___ PROVIDED RECORDS ___

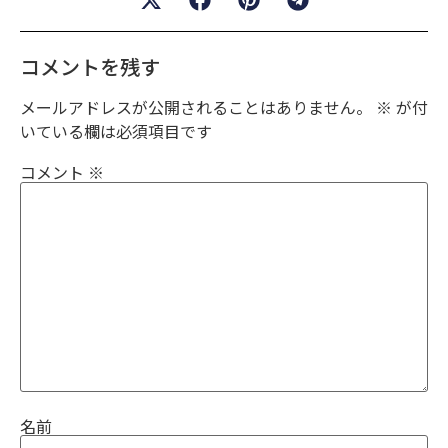
コメントを残す
メールアドレスが公開されることはありません。
※
が付
いている欄は必須項目です
コメント
※
名前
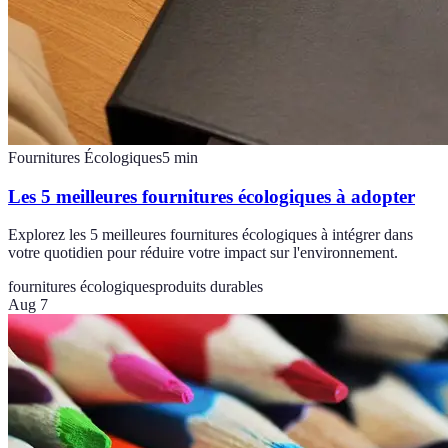
Fournitures Écologiques
5
min
Les 5 meilleures fournitures écologiques à adopter
Explorez les 5 meilleures fournitures écologiques à intégrer dans
votre quotidien pour réduire votre impact sur l'environnement.
fournitures écologiques
produits durables
Aug 7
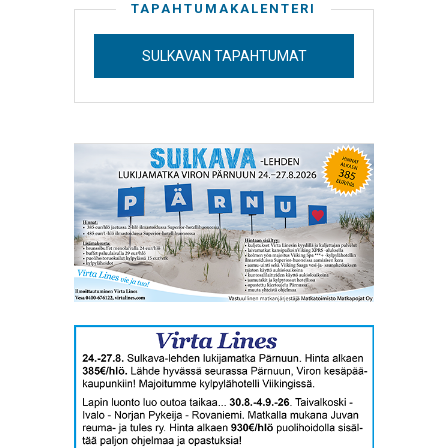
TAPAHTUMAKALENTERI
SULKAVAN TAPAHTUMAT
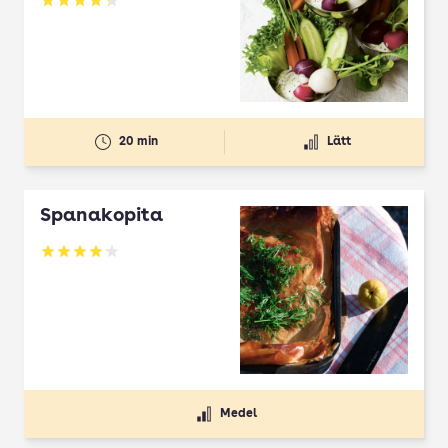
Betyg: 4.27 av 5
20 min
Lätt
Spanakopita
Betyg: 4.1 av 5
Medel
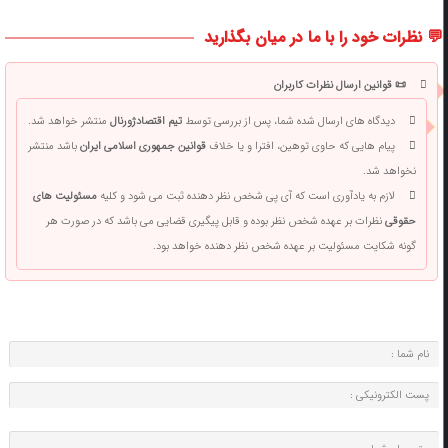
💬 نظرات خود را با ما در میان بگذارید
📜 قوانین ارسال نظرات کاربران
دیدگاه های ارسال شده شما، پس از بررسی توسط
تیم اقتصادژورنال
منتشر خواهد شد.
پیام هایی که حاوی توهین، افترا و یا خلاف
قوانین جمهوری اسلامی ایران
باشد منتشر
نخواهد شد.
لازم به یادآوری است که آی پی شخص نظر دهنده ثبت می شود و کلیه
مسئولیت های
حقوقی
نظرات بر عهده شخص نظر بوده و قابل پیگیری قضایی می باشد که در صورت هر
گونه شکایت مسئولیت بر عهده شخص نظر دهنده خواهد بود.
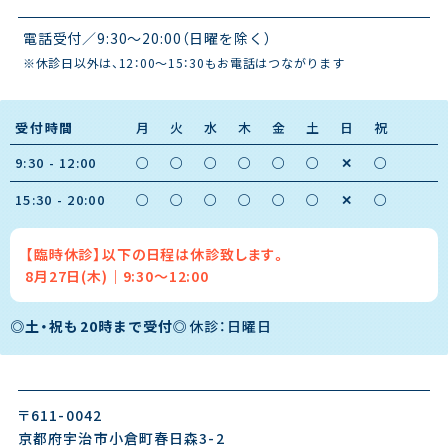
電話受付／9:30〜20:00（日曜を除く）
※休診日以外は、12：00～15：30もお電話はつながります
受付時間
月
火
水
木
金
土
日
祝
9:30 - 12:00
○
○
○
○
○
○
✕
○
15:30 - 20:00
○
○
○
○
○
○
✕
○
【臨時休診】以下の日程は休診致します。
8月27日(木)｜9:30～12:00
◎土・祝も20時まで受付
◎休診：日曜日
〒611-0042
京都府宇治市小倉町春日森3-2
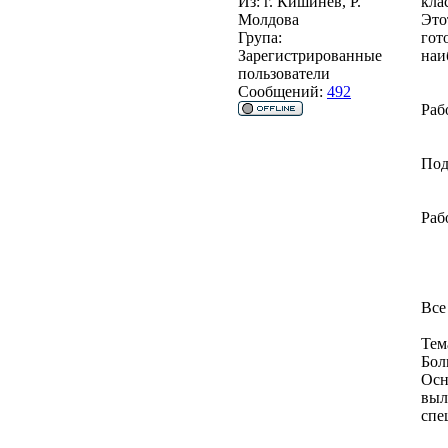
Из:
г. Кишинев, Р.
кла
Молдова
Это
Група:
гот
Зарегистрированные
наи
пользователи
Сообщений:
492
Раб
Под
Раб
Все
Тем
Бол
Осн
выл
спе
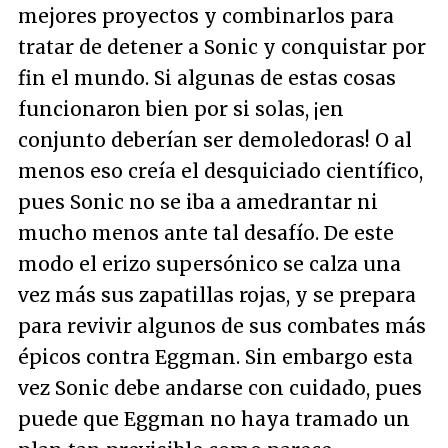
mejores proyectos y combinarlos para
tratar de detener a Sonic y conquistar por
fin el mundo. Si algunas de estas cosas
funcionaron bien por si solas, ¡en
conjunto deberían ser demoledoras! O al
menos eso creía el desquiciado científico,
pues Sonic no se iba a amedrantar ni
mucho menos ante tal desafío. De este
modo el erizo supersónico se calza una
vez más sus zapatillas rojas, y se prepara
para revivir algunos de sus combates más
épicos contra Eggman. Sin embargo esta
vez Sonic debe andarse con cuidado, pues
puede que Eggman no haya tramado un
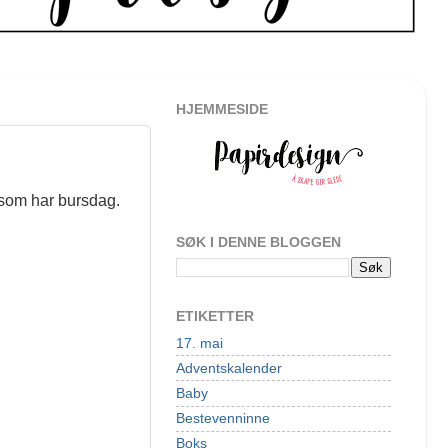
HJEMMESIDE
r som har bursdag.
.
SØK I DENNE BLOGGEN
ETIKETTER
17. mai
Adventskalender
Baby
Bestevenninne
Boks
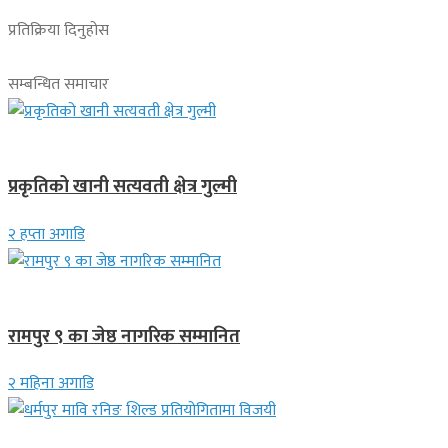
प्रतिक्रिया दिनुहोस
सम्बन्धित समाचार
देश
प्रकृतिको खानी सत्यवती क्षेत्र गुल्मी
२ हप्ता अगाडि
लुम्बिनी प्रदेश
रामपुर ९ का जेष्ठ नागरिक सम्मानित
२ महिना अगाडि
गण्डकी प्रदेश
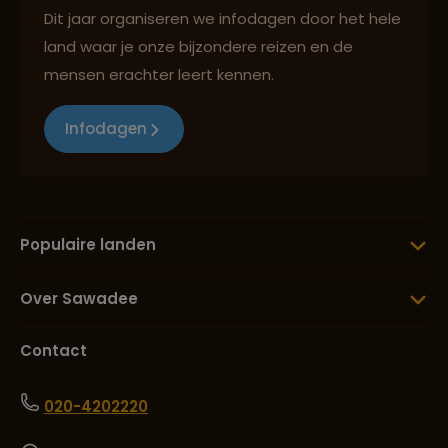
Dit jaar organiseren we infodagen door het hele
land waar je onze bijzondere reizen en de
mensen erachter leert kennen.
Infodagen
Populaire landen
Over Sawadee
Contact
020-4202220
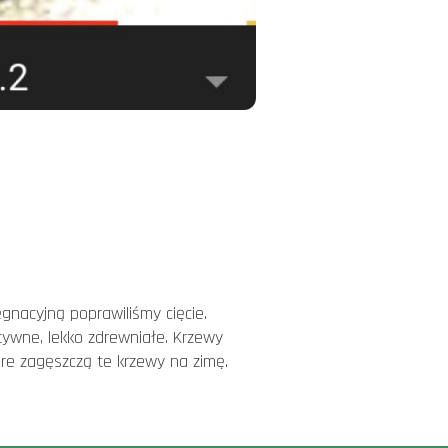
gnacyjną poprawiliśmy cięcie.
ztywne, lekko zdrewniałe. Krzewy
tóre zagęszczą te krzewy na zimę.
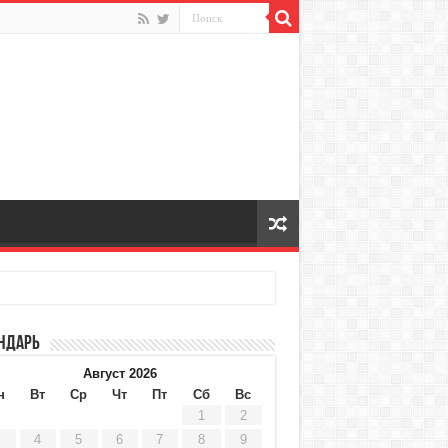
ндарь
Август 2026
н
Вт
Ср
Чт
Пт
Сб
Вс
1
2
4
5
6
7
8
9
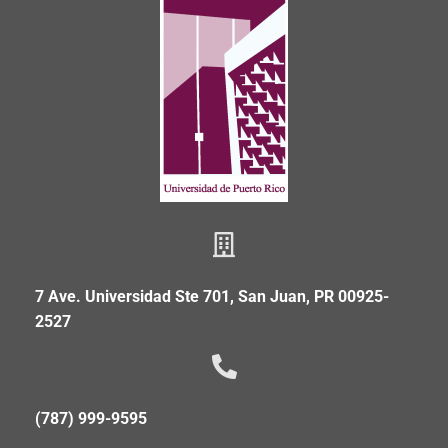
7 Ave. Universidad Ste 701, San Juan, PR 00925-
2527
(787) 999-9595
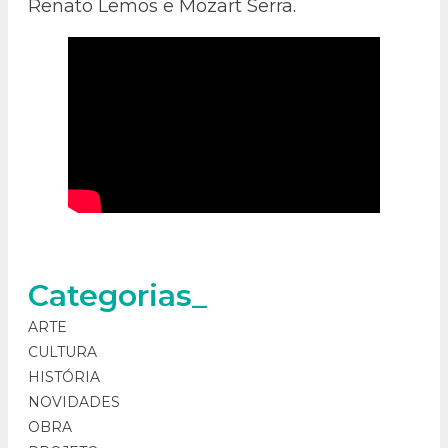
Renato Lemos e Mozart Serra.
Categorias_
ARTE
CULTURA
HISTÓRIA
NOVIDADES
OBRA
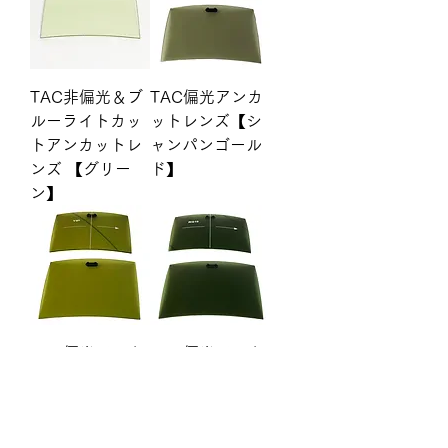
TAC非偏光＆ブ
TAC偏光アンカ
ルーライトカッ
ットレンズ【シ
トアンカットレ
ャンパンゴール
ンズ 【グリー
ド】
ン】
TAC偏光アンカ
TAC偏光アンカ
ットレンズ【ラ
ットレンズ【リ
イトイエロー】
アルグリーン】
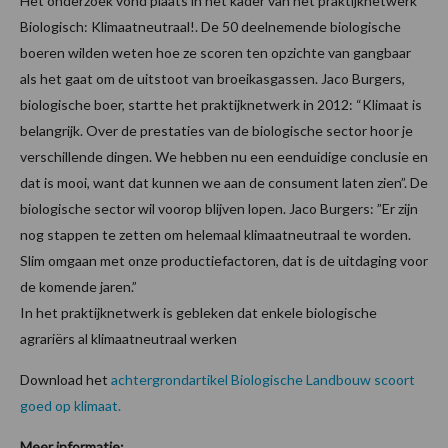
Het onderzoek vond plaats in het kader van het praktijknetwerk
Biologisch: Klimaatneutraal!. De 50 deelnemende biologische
boeren wilden weten hoe ze scoren ten opzichte van gangbaar
als het gaat om de uitstoot van broeikasgassen. Jaco Burgers,
biologische boer, startte het praktijknetwerk in 2012: “Klimaat is
belangrijk. Over de prestaties van de biologische sector hoor je
verschillende dingen. We hebben nu een eenduidige conclusie en
dat is mooi, want dat kunnen we aan de consument laten zien”. De
biologische sector wil voorop blijven lopen. Jaco Burgers: ”Er zijn
nog stappen te zetten om helemaal klimaatneutraal te worden.
Slim omgaan met onze productiefactoren, dat is de uitdaging voor
de komende jaren.”
In het praktijknetwerk is gebleken dat enkele biologische
agrariërs al klimaatneutraal werken
Download het
achtergrondartikel Biologische Landbouw scoort
goed op klimaat.
Meer informatie:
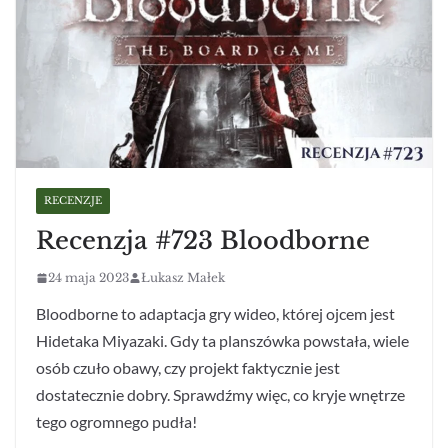
RECENZJE
Recenzja #723 Bloodborne
24 maja 2023
Łukasz Małek
Bloodborne to adaptacja gry wideo, której ojcem jest
Hidetaka Miyazaki. Gdy ta planszówka powstała, wiele
osób czuło obawy, czy projekt faktycznie jest
dostatecznie dobry. Sprawdźmy więc, co kryje wnętrze
tego ogromnego pudła!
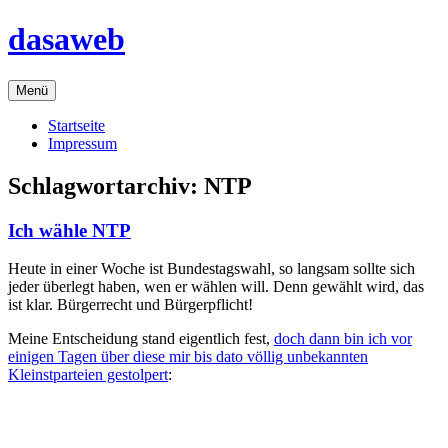
Zum
dasaweb
Inhalt
springen
Menü
Startseite
Impressum
Schlagwortarchiv:
NTP
Ich wähle NTP
Heute in einer Woche ist Bundestagswahl, so langsam sollte sich
jeder überlegt haben, wen er wählen will. Denn gewählt wird, das
ist klar. Bürgerrecht und Bürgerpflicht!
Meine Entscheidung stand eigentlich fest,
doch dann bin ich vor
einigen Tagen über diese mir bis dato völlig unbekannten
Kleinstparteien gestolpert
:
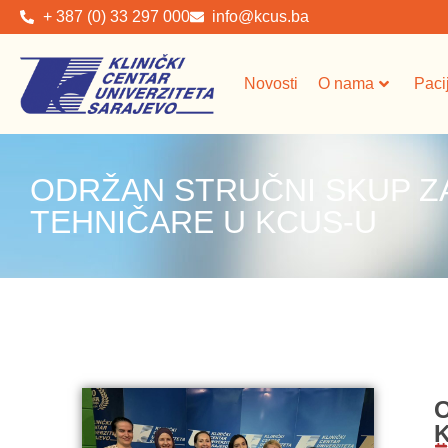
+ 387 (0) 33 297 000
info@kcus.ba
Novosti
O nama
Paci
ODRŽAN STRUČNI SKUP ZA
TEHNIČARE U KCUS-U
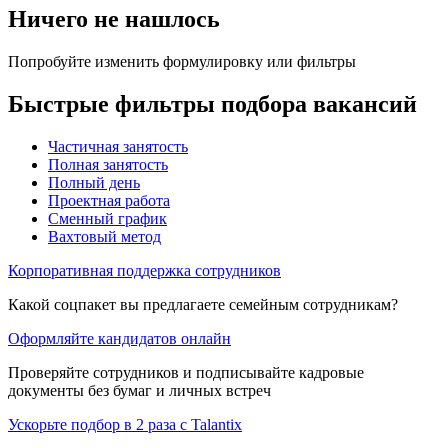
Ничего не нашлось
Попробуйте изменить формулировку или фильтры
Быстрые фильтры подбора вакансий
Частичная занятость
Полная занятость
Полный день
Проектная работа
Сменный график
Вахтовый метод
Корпоративная поддержка сотрудников
Какой соцпакет вы предлагаете семейным сотрудникам?
Оформляйте кандидатов онлайн
Проверяйте сотрудников и подписывайте кадровые
документы без бумаг и личных встреч
Ускорьте подбор в 2 раза с Talantix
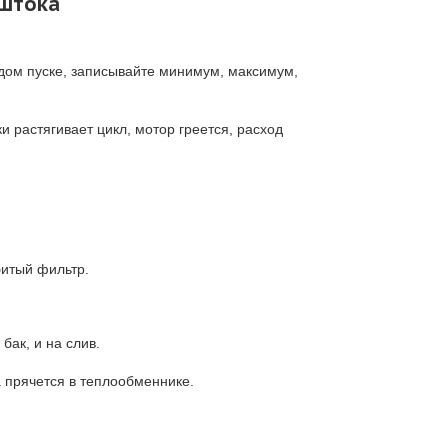
 штока
ждом пуске, записывайте минимум, максимум,
 растягивает цикл, мотор греется, расход
битый фильтр.
бак, и на слив.
 прячется в теплообменнике.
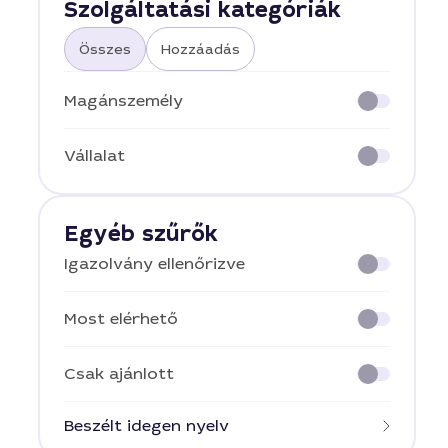
Szolgáltatási kategóriák
Összes
Hozzáadás
Magánszemély
Vállalat
Egyéb szűrők
Igazolvány ellenőrizve
Most elérhető
Csak ajánlott
Beszélt idegen nyelv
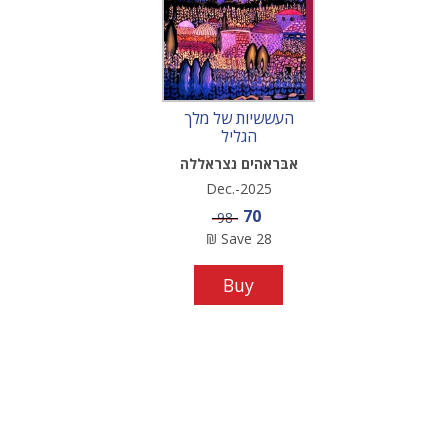
העששיות של מלך
הגליל
אבּראהים נצראללה
Dec.-2025
Sale price
70
Price
98
₪
Save
28
Buy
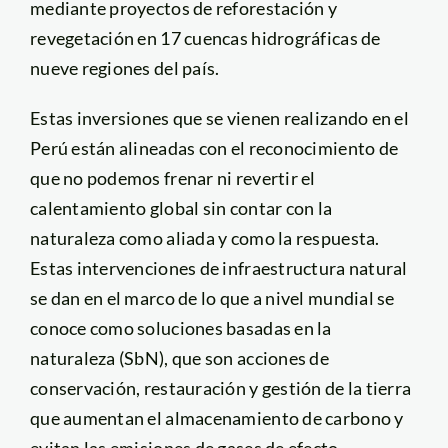
mediante proyectos de reforestación y
revegetación en 17 cuencas hidrográficas de
nueve regiones del país.
Estas inversiones que se vienen realizando en el
Perú están alineadas con el reconocimiento de
que no podemos frenar ni revertir el
calentamiento global sin contar con la
naturaleza como aliada y como la respuesta.
Estas intervenciones de infraestructura natural
se dan en el marco de lo que a nivel mundial se
conoce como soluciones basadas en la
naturaleza (SbN), que son acciones de
conservación, restauración y gestión de la tierra
que aumentan el almacenamiento de carbono y
evitan las emisiones de gases de efecto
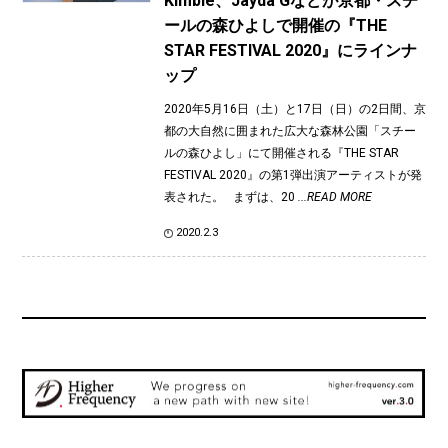
Kimbie、Jayda Gなどが京都・スチ
ールの森ひよしで開催の『THE
STAR FESTIVAL 2020』にラインナ
ップ
2020年5月16日（土）と17日（日）の2日間、京
都の大自然に囲まれた広大な森林公園「スチー
ルの森ひよし」にて開催される『THE STAR
FESTIVAL 2020』の第1弾出演アーティストが発
表された。 まずは、20
...READ MORE
2020.2.3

___

> **EXERCISE GOAL**:
Only the lines from the one that contains "naturaleza (SbN), que son acciones de" to the end of the records, inclusive, are to be quoted exactly, with pictures excluded.

> **ANSWER FOR THIS EXERCISE**:
naturaleza (SbN), que son acciones de
conservación, restauración y gestión de la tierra
que aumentan el almacenamiento de carbono y
evitan las emisiones de gases de efecto
Kimbie、Jayda Gなどが京都・スチ
ールの森ひよしで開催の『THE
STAR FESTIVAL 2020』にラインナ
ップ
2020年5月16日（土）と17日（日）の2日間、京
都の大自然に囲まれた広大な森林公園「スチー
ルの森ひよし」にて開催される『THE STAR
FESTIVAL 2020』の第1弾出演アーティストが発
表された。 まずは、20
...READ MORE
2020.2.3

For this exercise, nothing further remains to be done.